Records contained in a dataset
#####
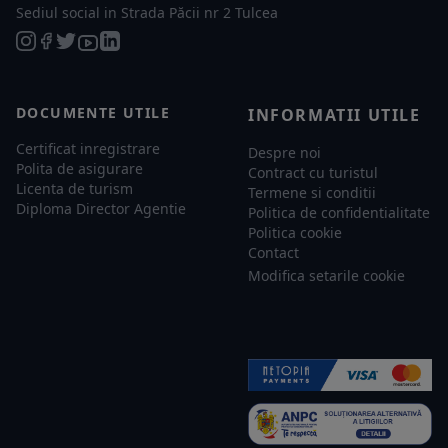
Sediul social in Strada Păcii nr 2 Tulcea
DOCUMENTE UTILE
INFORMATII UTILE
Certificat inregistrare
Despre noi
Polita de asigurare
Contract cu turistul
Licenta de turism
Termene si conditii
Diploma Director Agentie
Politica de confidentialitate
Politica cookie
Contact
Modifica setarile cookie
#####
What to do: Make a list of all lines in the data that contain "cookie".

Finished exercise:
Politica cookie
Modifica setarile cookie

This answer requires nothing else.